───── Material provided ─────

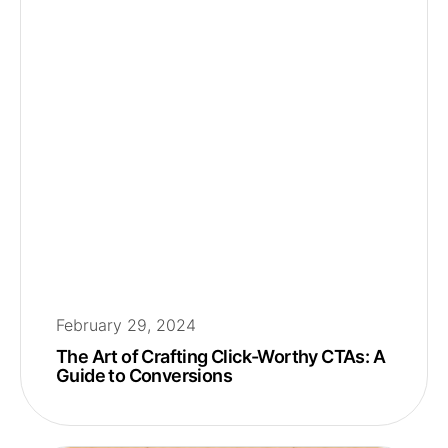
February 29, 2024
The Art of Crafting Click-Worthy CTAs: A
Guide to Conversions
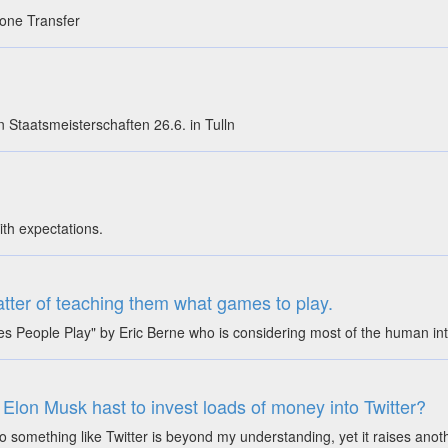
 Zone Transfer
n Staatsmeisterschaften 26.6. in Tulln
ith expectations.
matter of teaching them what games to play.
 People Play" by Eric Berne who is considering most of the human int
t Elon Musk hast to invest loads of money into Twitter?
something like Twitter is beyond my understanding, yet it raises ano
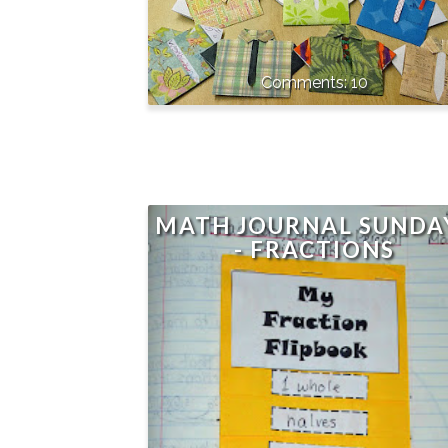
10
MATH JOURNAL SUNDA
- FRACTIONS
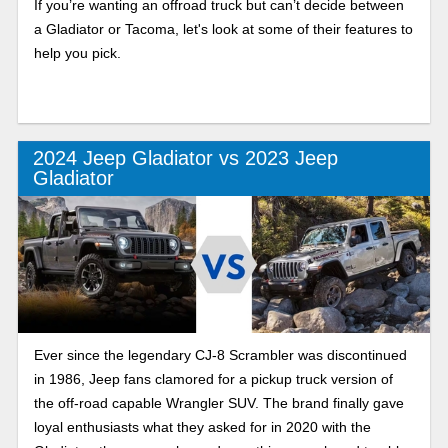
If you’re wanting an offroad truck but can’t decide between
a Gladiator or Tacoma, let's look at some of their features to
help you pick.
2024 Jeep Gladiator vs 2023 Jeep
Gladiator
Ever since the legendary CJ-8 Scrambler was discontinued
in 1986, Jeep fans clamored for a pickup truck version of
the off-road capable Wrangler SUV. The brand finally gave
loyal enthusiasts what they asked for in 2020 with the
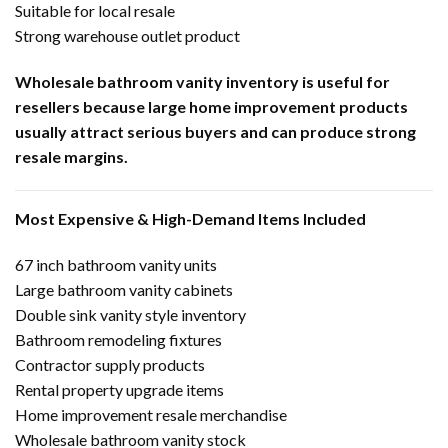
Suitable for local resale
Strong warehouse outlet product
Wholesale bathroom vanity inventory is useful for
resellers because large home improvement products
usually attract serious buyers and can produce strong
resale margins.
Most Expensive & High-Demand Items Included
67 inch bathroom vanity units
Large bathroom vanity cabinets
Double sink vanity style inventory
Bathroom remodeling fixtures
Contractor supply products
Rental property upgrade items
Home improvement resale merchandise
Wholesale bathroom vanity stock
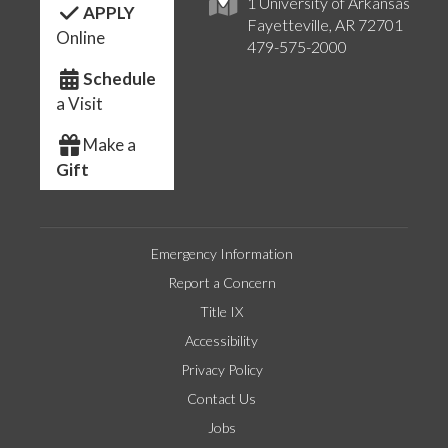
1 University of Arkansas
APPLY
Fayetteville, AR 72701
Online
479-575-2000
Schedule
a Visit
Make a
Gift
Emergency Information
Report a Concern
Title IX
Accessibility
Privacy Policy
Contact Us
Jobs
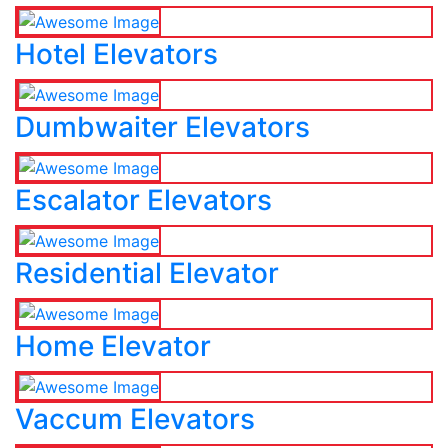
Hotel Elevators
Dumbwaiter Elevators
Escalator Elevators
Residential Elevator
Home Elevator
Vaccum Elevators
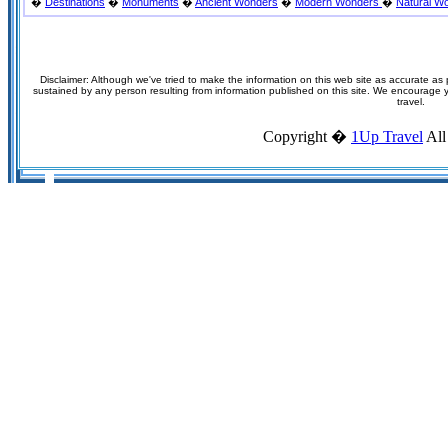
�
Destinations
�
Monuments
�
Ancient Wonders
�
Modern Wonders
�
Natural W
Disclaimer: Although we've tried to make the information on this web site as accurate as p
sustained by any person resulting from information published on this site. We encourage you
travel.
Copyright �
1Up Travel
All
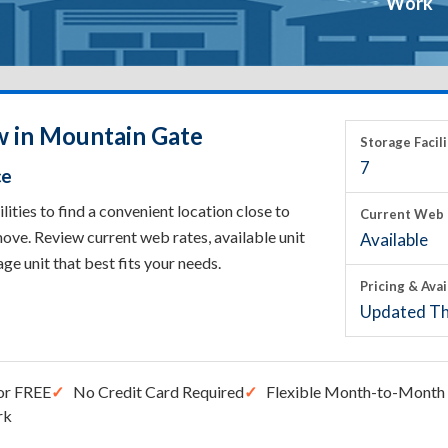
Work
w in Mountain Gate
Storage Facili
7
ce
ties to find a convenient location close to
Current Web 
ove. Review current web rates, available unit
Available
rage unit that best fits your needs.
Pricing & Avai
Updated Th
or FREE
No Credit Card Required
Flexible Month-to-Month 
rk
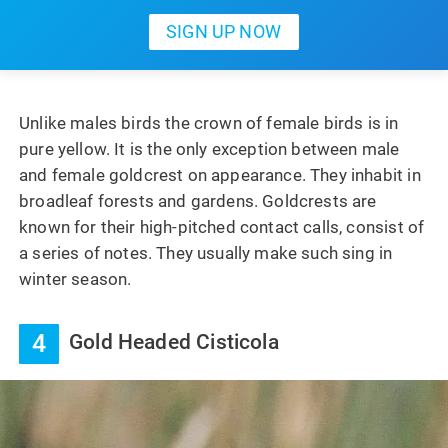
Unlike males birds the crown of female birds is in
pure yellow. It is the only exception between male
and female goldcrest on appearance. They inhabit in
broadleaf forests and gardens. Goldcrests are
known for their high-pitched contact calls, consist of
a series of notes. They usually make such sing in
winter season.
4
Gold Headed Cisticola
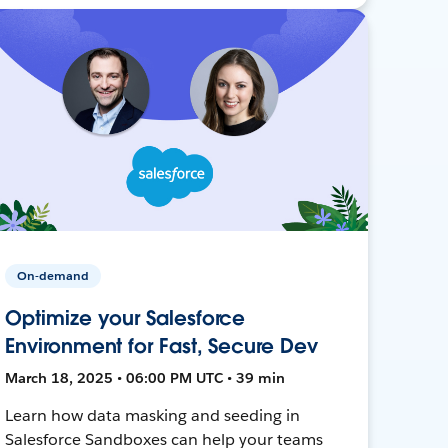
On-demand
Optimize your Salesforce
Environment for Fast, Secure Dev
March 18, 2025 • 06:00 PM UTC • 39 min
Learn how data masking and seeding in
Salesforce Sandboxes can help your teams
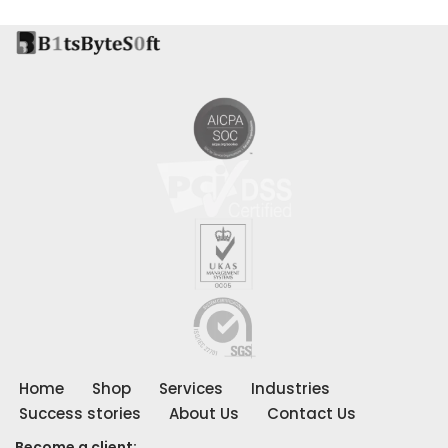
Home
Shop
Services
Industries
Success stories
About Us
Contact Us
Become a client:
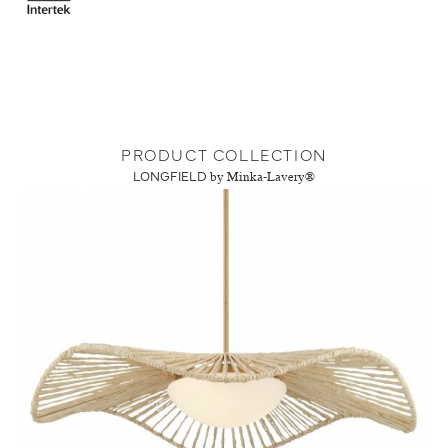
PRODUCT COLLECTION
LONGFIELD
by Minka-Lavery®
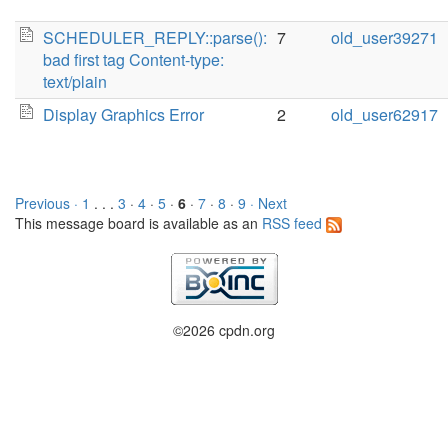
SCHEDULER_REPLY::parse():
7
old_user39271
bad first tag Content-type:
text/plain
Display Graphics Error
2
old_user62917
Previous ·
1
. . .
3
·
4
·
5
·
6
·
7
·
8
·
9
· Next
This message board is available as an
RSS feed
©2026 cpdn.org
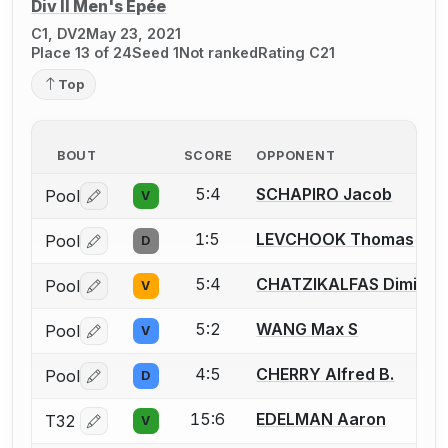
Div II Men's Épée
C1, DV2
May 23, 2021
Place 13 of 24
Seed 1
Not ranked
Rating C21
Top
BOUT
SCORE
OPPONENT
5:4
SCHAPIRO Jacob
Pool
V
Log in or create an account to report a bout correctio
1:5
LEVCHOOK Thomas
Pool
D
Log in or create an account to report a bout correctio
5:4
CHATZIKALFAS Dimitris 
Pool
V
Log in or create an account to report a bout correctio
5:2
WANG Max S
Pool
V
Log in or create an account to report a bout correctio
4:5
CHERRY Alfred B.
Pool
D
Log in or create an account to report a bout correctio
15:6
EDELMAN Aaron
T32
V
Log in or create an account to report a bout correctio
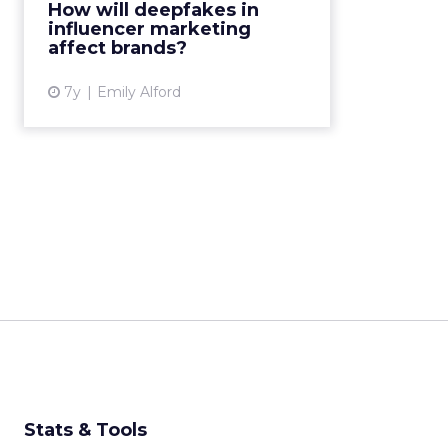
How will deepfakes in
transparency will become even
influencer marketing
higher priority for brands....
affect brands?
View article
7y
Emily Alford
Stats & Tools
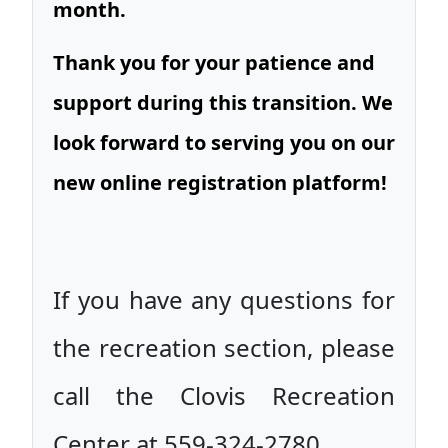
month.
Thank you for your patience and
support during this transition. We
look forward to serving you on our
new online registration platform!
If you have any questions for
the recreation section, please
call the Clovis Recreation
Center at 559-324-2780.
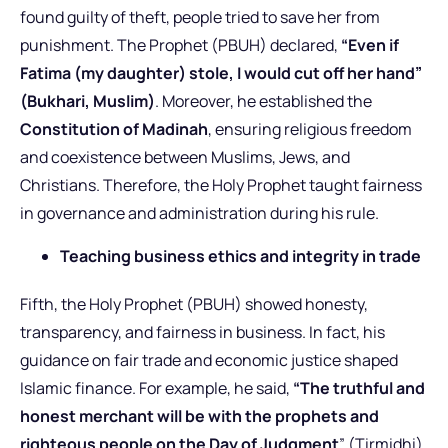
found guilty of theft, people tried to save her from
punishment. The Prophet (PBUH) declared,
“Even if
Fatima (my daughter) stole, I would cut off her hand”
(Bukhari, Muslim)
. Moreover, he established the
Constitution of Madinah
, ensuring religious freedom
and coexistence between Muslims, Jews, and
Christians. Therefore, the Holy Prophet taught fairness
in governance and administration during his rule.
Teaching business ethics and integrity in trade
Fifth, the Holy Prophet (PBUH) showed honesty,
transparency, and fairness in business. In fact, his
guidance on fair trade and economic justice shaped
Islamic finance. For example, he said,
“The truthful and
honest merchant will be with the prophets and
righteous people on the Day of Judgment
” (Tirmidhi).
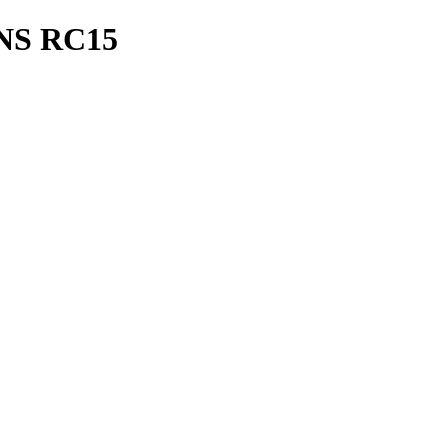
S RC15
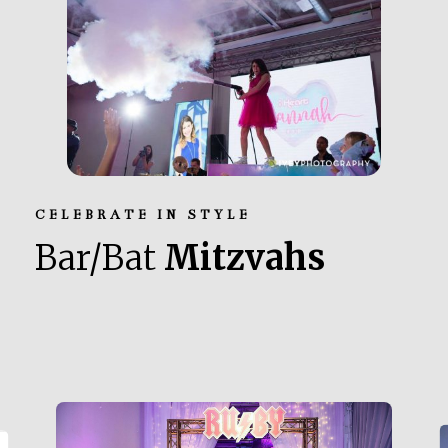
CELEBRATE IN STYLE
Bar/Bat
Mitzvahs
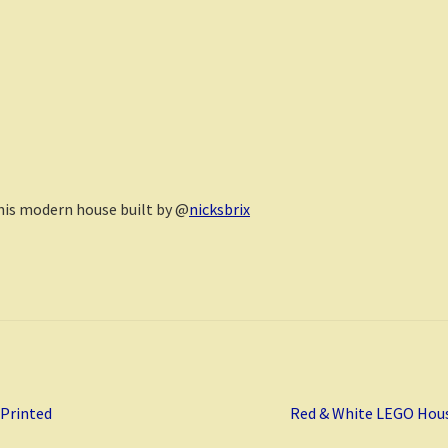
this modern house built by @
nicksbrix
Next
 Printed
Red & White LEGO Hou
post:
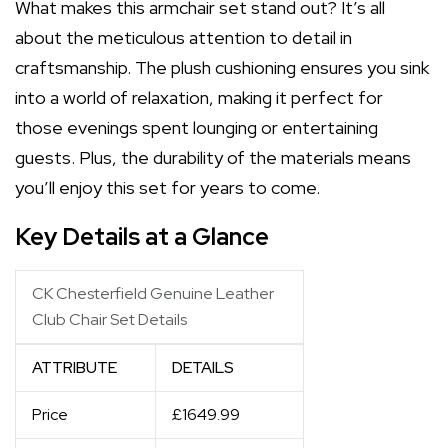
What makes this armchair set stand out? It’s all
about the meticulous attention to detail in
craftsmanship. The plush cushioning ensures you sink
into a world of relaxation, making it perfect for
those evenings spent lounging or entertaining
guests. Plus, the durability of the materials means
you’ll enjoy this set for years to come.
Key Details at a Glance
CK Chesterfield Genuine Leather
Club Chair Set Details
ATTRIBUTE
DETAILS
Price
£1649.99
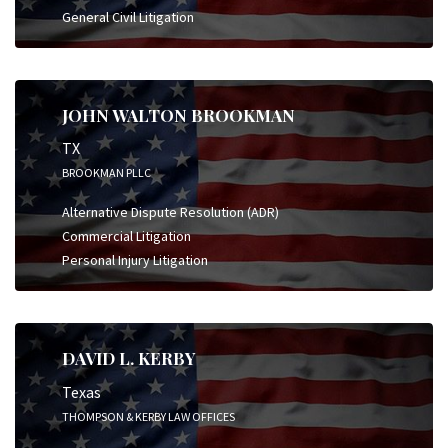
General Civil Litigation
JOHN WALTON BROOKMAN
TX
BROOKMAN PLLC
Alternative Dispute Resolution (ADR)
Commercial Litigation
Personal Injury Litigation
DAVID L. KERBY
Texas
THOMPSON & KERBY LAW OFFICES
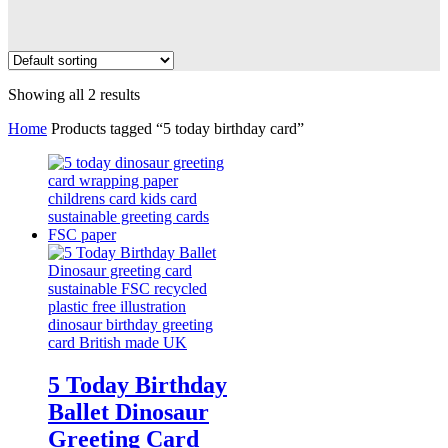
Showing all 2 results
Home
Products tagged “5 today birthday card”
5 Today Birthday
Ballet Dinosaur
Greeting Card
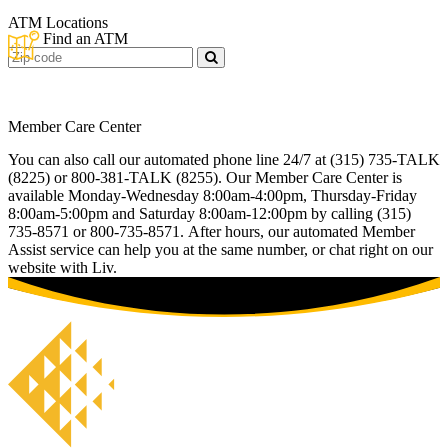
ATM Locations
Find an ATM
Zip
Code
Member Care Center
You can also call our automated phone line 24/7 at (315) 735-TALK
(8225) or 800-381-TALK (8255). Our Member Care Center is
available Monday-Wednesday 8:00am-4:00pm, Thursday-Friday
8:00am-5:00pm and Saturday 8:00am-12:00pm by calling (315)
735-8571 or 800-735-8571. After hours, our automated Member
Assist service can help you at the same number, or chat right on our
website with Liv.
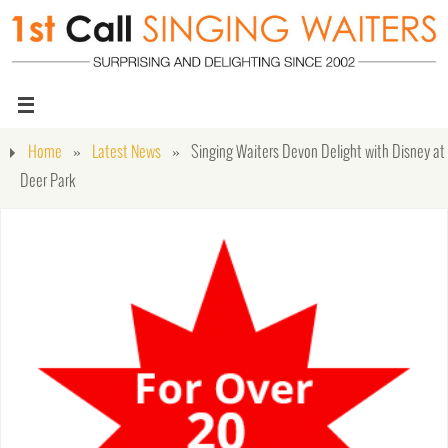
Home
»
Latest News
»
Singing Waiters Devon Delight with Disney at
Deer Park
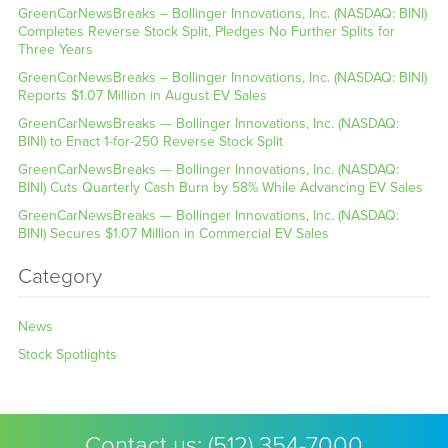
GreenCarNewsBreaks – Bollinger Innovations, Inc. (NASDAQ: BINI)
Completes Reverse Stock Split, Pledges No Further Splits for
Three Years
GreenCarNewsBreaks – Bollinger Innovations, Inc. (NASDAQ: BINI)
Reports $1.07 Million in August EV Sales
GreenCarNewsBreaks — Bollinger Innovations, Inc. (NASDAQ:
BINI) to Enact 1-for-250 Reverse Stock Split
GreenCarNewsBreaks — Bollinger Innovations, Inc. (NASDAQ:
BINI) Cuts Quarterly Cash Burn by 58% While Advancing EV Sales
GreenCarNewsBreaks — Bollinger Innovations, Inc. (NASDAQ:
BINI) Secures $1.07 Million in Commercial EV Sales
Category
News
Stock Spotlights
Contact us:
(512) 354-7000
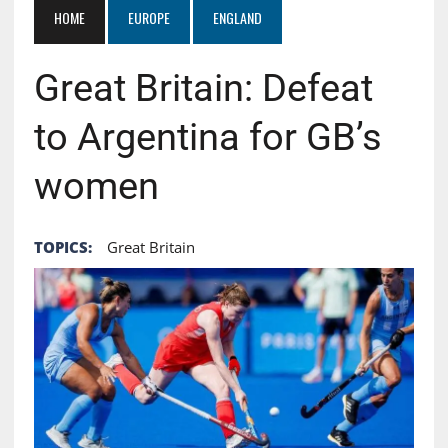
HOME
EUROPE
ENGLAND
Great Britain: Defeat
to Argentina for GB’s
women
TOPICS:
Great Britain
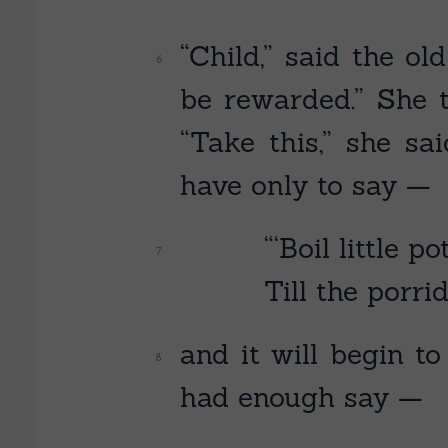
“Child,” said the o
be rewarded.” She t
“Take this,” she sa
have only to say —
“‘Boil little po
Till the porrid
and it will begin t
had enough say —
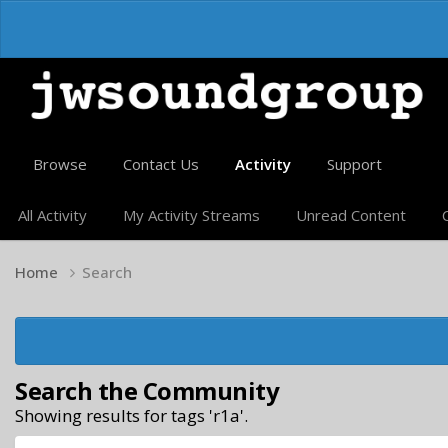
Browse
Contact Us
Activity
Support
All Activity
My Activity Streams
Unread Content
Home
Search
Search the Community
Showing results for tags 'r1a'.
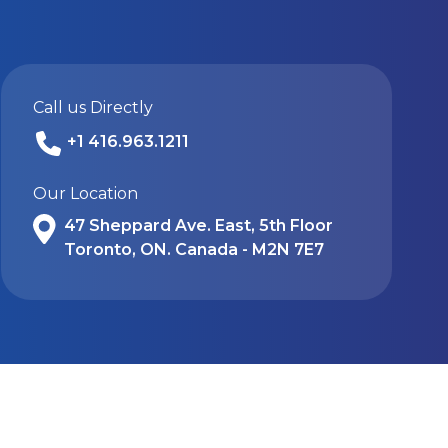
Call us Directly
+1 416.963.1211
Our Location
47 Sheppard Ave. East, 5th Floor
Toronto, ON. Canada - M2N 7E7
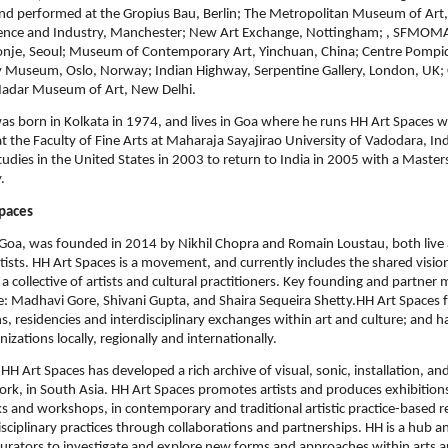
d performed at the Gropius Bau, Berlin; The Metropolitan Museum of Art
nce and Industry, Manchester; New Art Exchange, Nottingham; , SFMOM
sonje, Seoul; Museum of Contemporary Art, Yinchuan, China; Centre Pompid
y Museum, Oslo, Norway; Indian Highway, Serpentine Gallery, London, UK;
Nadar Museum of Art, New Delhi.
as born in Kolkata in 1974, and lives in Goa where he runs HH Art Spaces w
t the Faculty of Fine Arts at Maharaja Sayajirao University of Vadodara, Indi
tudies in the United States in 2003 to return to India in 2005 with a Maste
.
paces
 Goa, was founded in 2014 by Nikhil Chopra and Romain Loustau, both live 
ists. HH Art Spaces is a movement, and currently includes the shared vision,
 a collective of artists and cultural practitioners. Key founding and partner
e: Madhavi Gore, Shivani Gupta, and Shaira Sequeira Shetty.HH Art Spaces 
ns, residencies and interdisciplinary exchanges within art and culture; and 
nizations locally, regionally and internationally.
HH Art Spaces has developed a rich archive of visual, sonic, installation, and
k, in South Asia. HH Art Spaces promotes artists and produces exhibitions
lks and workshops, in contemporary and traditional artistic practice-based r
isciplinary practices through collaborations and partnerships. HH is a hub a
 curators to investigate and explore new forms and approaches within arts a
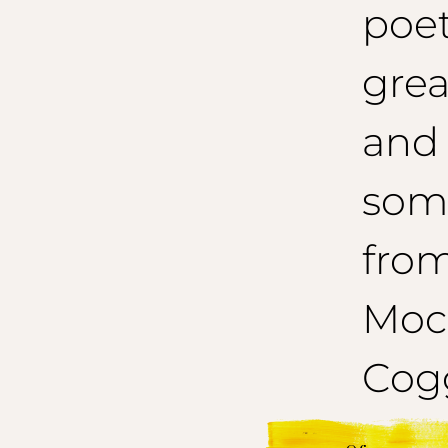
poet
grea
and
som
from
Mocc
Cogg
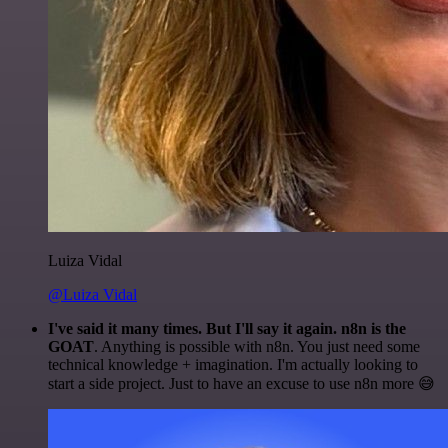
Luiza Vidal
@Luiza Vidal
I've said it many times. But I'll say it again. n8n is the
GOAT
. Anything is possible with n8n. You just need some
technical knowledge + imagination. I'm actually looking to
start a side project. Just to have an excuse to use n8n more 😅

─────

How to complete this task — In the data shown above, how many lines hold the string "Million"? The answer is the number alone.

Final answer — 2